[Exercise details] Exactly the lines from the one containing "zamian informowała dwór" through the one containing "Enkel ingelogde klanten" in the listing below are to be copied, with the pictures left out.

=== Begin Enclosure ===

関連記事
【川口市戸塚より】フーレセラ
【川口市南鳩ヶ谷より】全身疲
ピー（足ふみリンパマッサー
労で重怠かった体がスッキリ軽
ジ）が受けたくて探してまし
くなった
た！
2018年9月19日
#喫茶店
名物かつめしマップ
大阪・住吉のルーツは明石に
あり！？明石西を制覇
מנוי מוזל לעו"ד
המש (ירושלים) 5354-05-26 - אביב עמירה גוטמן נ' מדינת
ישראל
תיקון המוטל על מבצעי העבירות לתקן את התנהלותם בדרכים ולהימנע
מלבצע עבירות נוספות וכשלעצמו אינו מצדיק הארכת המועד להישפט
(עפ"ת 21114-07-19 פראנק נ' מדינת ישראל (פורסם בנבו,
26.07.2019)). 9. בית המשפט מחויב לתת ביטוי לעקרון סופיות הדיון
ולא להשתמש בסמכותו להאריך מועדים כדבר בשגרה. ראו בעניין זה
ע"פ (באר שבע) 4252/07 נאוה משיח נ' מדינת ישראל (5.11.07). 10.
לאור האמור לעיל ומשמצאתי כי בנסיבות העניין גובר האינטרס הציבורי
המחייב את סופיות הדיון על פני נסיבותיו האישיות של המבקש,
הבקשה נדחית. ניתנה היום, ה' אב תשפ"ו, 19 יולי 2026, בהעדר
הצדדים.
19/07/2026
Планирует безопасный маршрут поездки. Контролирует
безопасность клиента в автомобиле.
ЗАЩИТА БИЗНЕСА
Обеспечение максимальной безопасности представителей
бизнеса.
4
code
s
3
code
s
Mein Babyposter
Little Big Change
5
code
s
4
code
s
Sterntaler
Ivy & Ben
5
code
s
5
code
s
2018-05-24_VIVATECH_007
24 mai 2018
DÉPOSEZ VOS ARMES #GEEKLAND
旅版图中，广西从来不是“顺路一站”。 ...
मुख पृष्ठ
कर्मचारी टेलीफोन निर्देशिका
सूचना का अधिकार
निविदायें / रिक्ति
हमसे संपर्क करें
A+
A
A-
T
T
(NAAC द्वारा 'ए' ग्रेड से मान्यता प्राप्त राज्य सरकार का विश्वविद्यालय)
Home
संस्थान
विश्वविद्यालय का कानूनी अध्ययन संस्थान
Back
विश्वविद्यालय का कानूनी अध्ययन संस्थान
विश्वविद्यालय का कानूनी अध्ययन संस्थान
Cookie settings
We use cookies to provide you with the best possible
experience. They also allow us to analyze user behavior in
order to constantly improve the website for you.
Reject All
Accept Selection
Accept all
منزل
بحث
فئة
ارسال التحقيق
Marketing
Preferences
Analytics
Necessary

=== End Enclosure ===
=== Begin Enclosure ===

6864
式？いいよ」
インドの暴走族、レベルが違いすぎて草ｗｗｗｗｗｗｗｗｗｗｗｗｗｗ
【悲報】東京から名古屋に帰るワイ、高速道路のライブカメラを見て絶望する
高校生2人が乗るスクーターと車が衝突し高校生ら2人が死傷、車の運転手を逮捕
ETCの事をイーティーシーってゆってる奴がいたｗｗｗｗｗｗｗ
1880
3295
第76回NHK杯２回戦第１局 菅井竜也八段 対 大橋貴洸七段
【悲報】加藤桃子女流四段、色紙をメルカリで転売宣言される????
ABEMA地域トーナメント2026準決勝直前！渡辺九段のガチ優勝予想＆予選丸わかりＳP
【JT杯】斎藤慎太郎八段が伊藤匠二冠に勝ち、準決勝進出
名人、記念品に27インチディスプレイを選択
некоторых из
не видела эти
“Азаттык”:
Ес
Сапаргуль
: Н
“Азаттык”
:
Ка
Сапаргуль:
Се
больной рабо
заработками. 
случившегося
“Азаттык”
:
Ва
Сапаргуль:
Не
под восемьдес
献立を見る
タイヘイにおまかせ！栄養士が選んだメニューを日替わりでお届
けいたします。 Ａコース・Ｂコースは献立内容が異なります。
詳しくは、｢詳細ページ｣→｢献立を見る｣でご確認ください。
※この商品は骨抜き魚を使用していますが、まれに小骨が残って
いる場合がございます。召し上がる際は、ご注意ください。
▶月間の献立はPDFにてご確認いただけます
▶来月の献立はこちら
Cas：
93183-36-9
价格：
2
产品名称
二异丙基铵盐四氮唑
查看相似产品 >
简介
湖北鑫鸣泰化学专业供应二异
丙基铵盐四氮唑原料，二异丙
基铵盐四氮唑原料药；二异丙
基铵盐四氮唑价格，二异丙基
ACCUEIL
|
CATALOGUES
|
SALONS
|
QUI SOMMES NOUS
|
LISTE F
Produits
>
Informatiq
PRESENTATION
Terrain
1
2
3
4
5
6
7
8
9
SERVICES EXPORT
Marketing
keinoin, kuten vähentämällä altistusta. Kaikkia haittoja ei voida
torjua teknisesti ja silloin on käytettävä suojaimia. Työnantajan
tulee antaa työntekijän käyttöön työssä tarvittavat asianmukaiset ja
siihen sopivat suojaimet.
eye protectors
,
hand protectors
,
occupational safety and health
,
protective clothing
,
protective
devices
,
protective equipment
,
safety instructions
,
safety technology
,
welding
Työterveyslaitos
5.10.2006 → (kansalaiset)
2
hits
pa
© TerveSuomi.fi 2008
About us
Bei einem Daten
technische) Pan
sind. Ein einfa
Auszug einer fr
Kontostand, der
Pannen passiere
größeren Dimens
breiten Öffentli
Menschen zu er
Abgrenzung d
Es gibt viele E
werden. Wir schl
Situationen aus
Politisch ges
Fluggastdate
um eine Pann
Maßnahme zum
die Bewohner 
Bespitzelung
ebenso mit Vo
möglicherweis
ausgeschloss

=== End Enclosure ===
=== Begin Enclosure ===

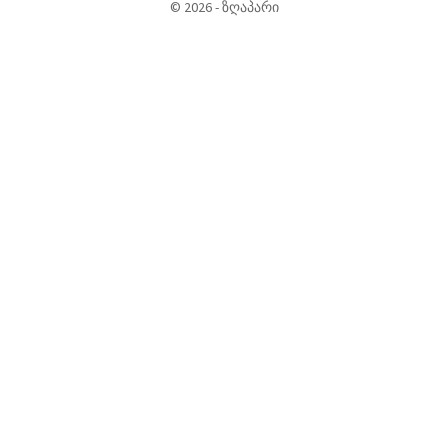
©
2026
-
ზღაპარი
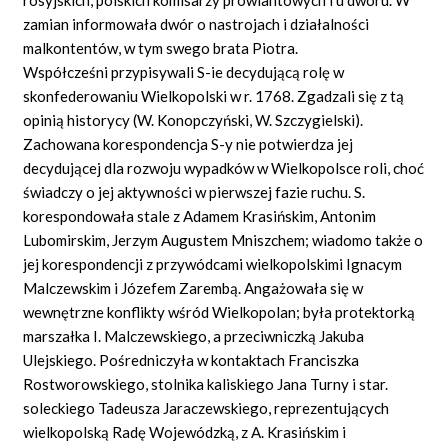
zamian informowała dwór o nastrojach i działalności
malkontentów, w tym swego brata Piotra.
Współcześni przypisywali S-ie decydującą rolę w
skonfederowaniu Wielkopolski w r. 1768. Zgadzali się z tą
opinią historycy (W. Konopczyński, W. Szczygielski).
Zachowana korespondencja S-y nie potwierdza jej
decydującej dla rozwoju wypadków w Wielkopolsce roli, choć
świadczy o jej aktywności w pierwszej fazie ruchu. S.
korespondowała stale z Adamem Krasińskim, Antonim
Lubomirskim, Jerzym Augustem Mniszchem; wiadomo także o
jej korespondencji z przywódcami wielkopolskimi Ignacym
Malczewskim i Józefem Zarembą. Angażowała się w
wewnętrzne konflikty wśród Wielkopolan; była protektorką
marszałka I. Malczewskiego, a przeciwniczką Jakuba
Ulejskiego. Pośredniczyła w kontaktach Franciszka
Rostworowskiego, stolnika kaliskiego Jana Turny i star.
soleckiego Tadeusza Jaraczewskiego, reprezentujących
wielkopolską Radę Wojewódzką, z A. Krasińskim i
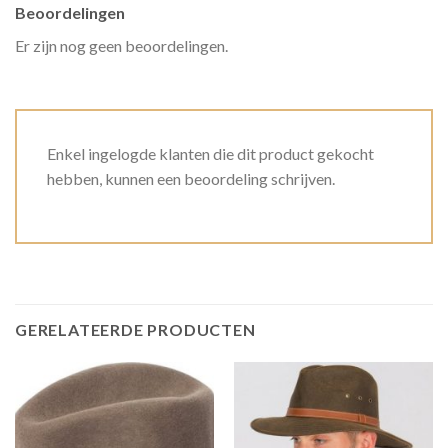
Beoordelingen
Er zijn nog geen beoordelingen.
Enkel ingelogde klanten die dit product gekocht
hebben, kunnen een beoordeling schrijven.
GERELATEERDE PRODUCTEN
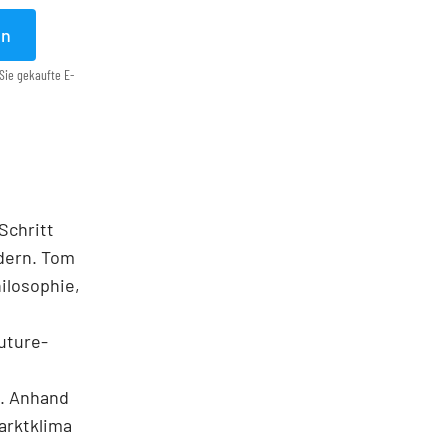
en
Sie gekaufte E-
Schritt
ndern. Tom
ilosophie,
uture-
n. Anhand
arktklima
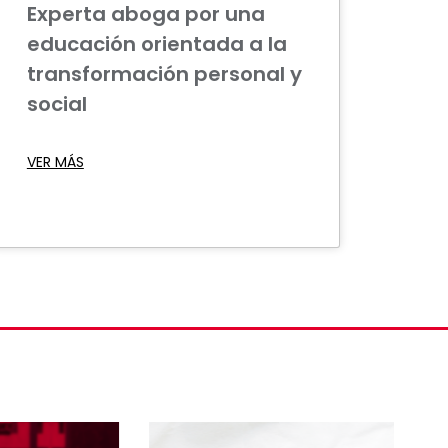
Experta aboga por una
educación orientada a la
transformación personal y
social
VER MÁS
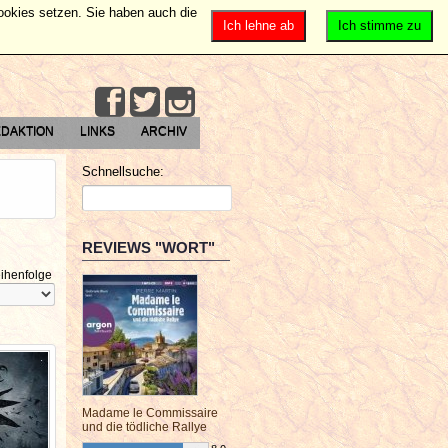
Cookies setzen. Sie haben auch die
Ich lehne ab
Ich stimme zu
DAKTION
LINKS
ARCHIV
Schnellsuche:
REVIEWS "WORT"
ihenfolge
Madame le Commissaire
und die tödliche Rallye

=== End Enclosure ===

[Reply to the exercise]
zamian informowała dwór o nastrojach i działalności
malkontentów, w tym swego brata Piotra.
Współcześni przypisywali S-ie decydującą rolę w
skonfederowaniu Wielkopolski w r. 1768. Zgadzali się z tą
opinią historycy (W. Konopczyński, W. Szczygielski).
Zachowana korespondencja S-y nie potwierdza jej
decydującej dla rozwoju wypadków w Wielkopolsce roli, choć
świadczy o jej aktywności w pierwszej fazie ruchu. S.
korespondowała stale z Adamem Krasińskim, Antonim
Lubomirskim, Jerzym Augustem Mniszchem; wiadomo także o
jej korespondencji z przywódcami wielkopolskimi Ignacym
Malczewskim i Józefem Zarembą. Angażowała się w
wewnętrzne konflikty wśród Wielkopolan; była protektorką
marszałka I. Malczewskiego, a przeciwniczką Jakuba
Ulejskiego. Pośredniczyła w kontaktach Franciszka
Rostworowskiego, stolnika kaliskiego Jana Turny i star.
soleckiego Tadeusza Jaraczewskiego, reprezentujących
wielkopolską Radę Wojewódzką, z A. Krasińskim i
Beoordelingen
Er zijn nog geen beoordelingen.
Enkel ingelogde klanten die dit product gekocht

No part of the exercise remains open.